La ministre des Armées soutenait néanmoins, quelques jours après la clôture de discussions onusiennes quelque peu houleuses sur la question des systèmes d’armes létaux autonomes (SALA) qu’il n’était pas dans l’intention de la France de développer ces types d’armements et que « Terminator ne défilera pas le 14 juillet ».

Elle annonçait également la création d’un comité éthique ministériel pour la défense, visant à traiter des questions posées par les technologies émergentes et leur emploi par l’homme dans le domaine de la défense. Dans la lignée de ces futurs travaux ministériels s’est tenue, au sein de l’Assemblée nationale, et plus particulièrement de la Commission pour la défense et les forces armées, une table ronde organisée par le député Fabien Gouttefarde (LREM) le 11 avril dernier[ii].

Durant cette table ronde, juristes, militaires, philosophes et avocats se sont s’intéressés à la problématique suivante : « Enjeux liés aux SALA : demain une guerre sans soldat ? ». La réunion, malgré quelques imperfections, constitue une première tentative intéressante d’instaurer un dialogue français sur le sujet des systèmes d’armes létaux autonomes (SALA).

Le colonel Marc Espitalier (bureau Plan de l’état-major de l’armée de Terre) s’est d’abord interrogé sur la difficulté liée aux combats dans une zone terrestre, pour les SALA, allant de l’interaction avec les populations locales, à la détermination des dommages collatéraux, mais aussi aux problèmes liés à l’intelligence artificielle elle-même (modélisation du terrain, rassemblement des informations).

Dans un second temps, la réflexion sur le cadre d’action militaire a nécessité de se pencher sur l’éthique du combat dont est empreinte toute la structure militaire.
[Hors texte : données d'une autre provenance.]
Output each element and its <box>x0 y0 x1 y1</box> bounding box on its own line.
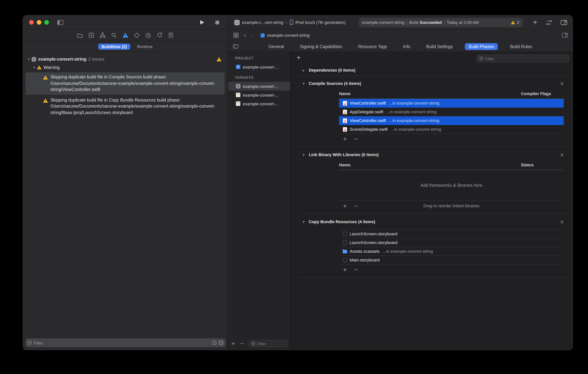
stop-button[interactable] <box>215 20 219 24</box>
editor-options-icon[interactable] <box>562 33 568 38</box>
tab-build-phases[interactable]: Build Phases <box>465 43 498 50</box>
tab-runtime[interactable]: Runtime <box>137 44 153 49</box>
section-dependencies[interactable]: ▸ Dependencies (0 items) <box>291 65 572 75</box>
add-target-icon[interactable]: + <box>231 341 235 346</box>
chevron-down-icon[interactable]: ▾ <box>303 152 309 157</box>
tab-build-settings[interactable]: Build Settings <box>422 43 457 50</box>
breakpoint-navigator-icon[interactable] <box>157 32 163 38</box>
section-copy-bundle[interactable]: ▾ Copy Bundle Resources (4 items) × <box>291 216 572 227</box>
section-link-binary[interactable]: ▾ Link Binary With Libraries (0 items) × <box>291 149 572 160</box>
run-button[interactable] <box>200 20 205 25</box>
status-project: example-convert-string <box>362 20 404 25</box>
activity-status[interactable]: example-convert-string | Build Succeeded… <box>359 18 523 27</box>
table-row[interactable]: Main.storyboard <box>339 256 564 265</box>
storyboard-file-icon <box>343 231 347 236</box>
zoom-button[interactable] <box>44 20 49 25</box>
build-phases-content: + Filter ▸ Dependencies (0 items) <box>291 52 572 350</box>
go-back-icon[interactable]: ‹ <box>244 32 246 38</box>
link-binary-table: Name Status Add frameworks & libraries h… <box>339 160 564 211</box>
project-navigator-icon[interactable] <box>77 32 83 38</box>
related-items-icon[interactable] <box>233 32 239 38</box>
add-file-icon[interactable]: + <box>343 136 347 141</box>
sidebar-toggle-icon[interactable] <box>57 20 63 25</box>
column-name: Name <box>339 91 350 96</box>
remove-file-icon[interactable]: − <box>354 136 358 141</box>
project-sidebar-toggle-icon[interactable] <box>233 44 238 49</box>
remove-phase-icon[interactable]: × <box>560 219 564 224</box>
target-item-uitests[interactable]: example-convert-... <box>228 99 290 108</box>
issue-tree: ▾ example-convert-string 2 issues ▾ Warn… <box>23 52 228 350</box>
tree-row-project[interactable]: ▾ example-convert-string 2 issues <box>23 55 228 63</box>
library-plus-icon[interactable]: + <box>533 19 538 25</box>
section-compile-sources[interactable]: ▾ Compile Sources (4 items) × <box>291 78 572 89</box>
chevron-down-icon[interactable]: ▾ <box>303 81 309 85</box>
tab-info[interactable]: Info <box>399 43 414 50</box>
issue-item-copy-bundle[interactable]: Skipping duplicate build file in Copy Bu… <box>25 95 225 118</box>
warning-icon <box>43 98 48 116</box>
device-icon <box>290 20 293 25</box>
project-file-icon <box>260 33 265 38</box>
issue-item-compile-sources[interactable]: Skipping duplicate build file in Compile… <box>25 72 225 95</box>
editor-layout-icon[interactable] <box>561 20 567 25</box>
table-row[interactable]: ViewController.swift ...in example-conve… <box>339 99 564 108</box>
chevron-down-icon[interactable]: ▾ <box>303 220 309 224</box>
table-row[interactable]: LaunchScreen.storyboard <box>339 229 564 238</box>
project-item[interactable]: example-convert-... <box>228 63 290 71</box>
section-divider <box>298 277 569 278</box>
scheme-name: example-c...vert-string <box>242 20 284 25</box>
table-header: Name Compiler Flags <box>339 89 564 99</box>
tab-buildtime[interactable]: Buildtime (2) <box>98 43 130 49</box>
go-forward-icon[interactable]: › <box>251 32 253 38</box>
file-name: Assets.xcassets <box>350 249 380 254</box>
column-compiler-flags: Compiler Flags <box>521 91 551 96</box>
add-build-phase-icon[interactable]: + <box>296 55 301 61</box>
file-location: ...in example-convert-string <box>386 109 436 114</box>
chevron-down-icon[interactable]: ▾ <box>26 57 32 61</box>
project-header: PROJECT <box>228 53 290 63</box>
report-navigator-icon[interactable] <box>168 32 174 38</box>
tab-resource-tags[interactable]: Resource Tags <box>354 43 391 50</box>
symbol-navigator-icon[interactable] <box>100 32 106 38</box>
debug-navigator-icon[interactable] <box>145 32 151 38</box>
run-destination-selector[interactable]: iPod touch (7th generation) <box>290 20 346 25</box>
chevron-right-icon[interactable]: ▸ <box>303 68 309 72</box>
warning-count-badge[interactable]: 2 <box>511 20 519 25</box>
tab-build-rules[interactable]: Build Rules <box>506 43 536 50</box>
issue-text: Skipping duplicate build file in Copy Bu… <box>50 97 222 116</box>
tab-general[interactable]: General <box>265 43 288 50</box>
target-item-app[interactable]: example-convert-... <box>228 82 290 91</box>
jumpbar-file[interactable]: example-convert-string <box>260 33 310 38</box>
targets-filter-input[interactable]: Filter <box>249 340 288 347</box>
table-row[interactable]: AppDelegate.swift ...in example-convert-… <box>339 108 564 116</box>
tab-signing-capabilities[interactable]: Signing & Capabilities <box>296 43 346 50</box>
remove-phase-icon[interactable]: × <box>560 81 564 86</box>
issue-navigator-icon-active[interactable] <box>122 32 128 38</box>
column-name: Name <box>339 162 350 167</box>
section-divider <box>298 214 569 214</box>
close-button[interactable] <box>29 20 34 25</box>
remove-phase-icon[interactable]: × <box>560 152 564 157</box>
table-row[interactable]: Assets.xcassets ...in example-convert-st… <box>339 247 564 256</box>
remove-target-icon[interactable]: − <box>240 341 244 346</box>
target-item-tests[interactable]: example-convert-... <box>228 91 290 99</box>
clear-filter-icon[interactable] <box>219 340 223 345</box>
test-navigator-icon[interactable] <box>134 32 140 38</box>
tree-row-warning-group[interactable]: ▾ Warning <box>23 63 228 72</box>
recent-issues-clock-icon[interactable] <box>212 340 217 345</box>
phases-filter-input[interactable]: Filter <box>477 54 569 63</box>
find-navigator-icon[interactable] <box>111 32 117 38</box>
remove-resource-icon[interactable]: − <box>354 267 358 272</box>
navigator-tab-bar <box>23 30 228 41</box>
minimize-button[interactable] <box>37 20 41 25</box>
chevron-down-icon[interactable]: ▾ <box>32 65 37 69</box>
table-row[interactable]: LaunchScreen.storyboard <box>339 238 564 247</box>
add-resource-icon[interactable]: + <box>343 267 347 272</box>
status-build-prefix: Build <box>409 20 419 25</box>
source-control-navigator-icon[interactable] <box>88 32 94 38</box>
file-name: Main.storyboard <box>350 258 380 262</box>
scheme-selector[interactable]: example-c...vert-string <box>234 20 284 25</box>
table-row[interactable]: ViewController.swift ...in example-conve… <box>339 116 564 125</box>
navigator-filter-input[interactable]: Filter <box>25 338 225 347</box>
swap-editors-icon[interactable] <box>546 20 552 25</box>
table-row[interactable]: SceneDelegate.swift ...in example-conver… <box>339 125 564 134</box>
En effet, le colonel a souligné que tout soldat engagé agit dans un emboitement de règles et son action est contrôlée par une chaîne de commandement. Nécessairement le robot devrait également s’y conformer. Cependant, un système autonome au sens étymologique du terme qui définit ses propres règles dérogerait aux exigences de contrôle hiérarchique inhérentes à l’armée française. Pour lui ainsi, l’intérêt principal de ces types d’armement, du moins pour l’armée de Terre, serait limité à la prolongation de l’action militaire. Le robot devrait être un équipier, le militaire saurait comment l’employer, où l’employer, pour une durée et une action déterminée.

Il conclut en reprenant les termes de Florence Parly, disant que pour l’armée de Terre, il faut disposer d’une « intelligence artificielle performante, robuste, et maitrisée pour ne jamais être dépassé par l’ennemi et que notre Armée soit plus forte ».

Marie-des-Neiges Ruffo de Calabre, docteur en philosophie de l’Université de Namur, a orienté sa présentation sur les contraintes techniques, juridiques et éthiques d’une plus grande autonomie des robots militaires vis-à-vis de l’éthique militaire.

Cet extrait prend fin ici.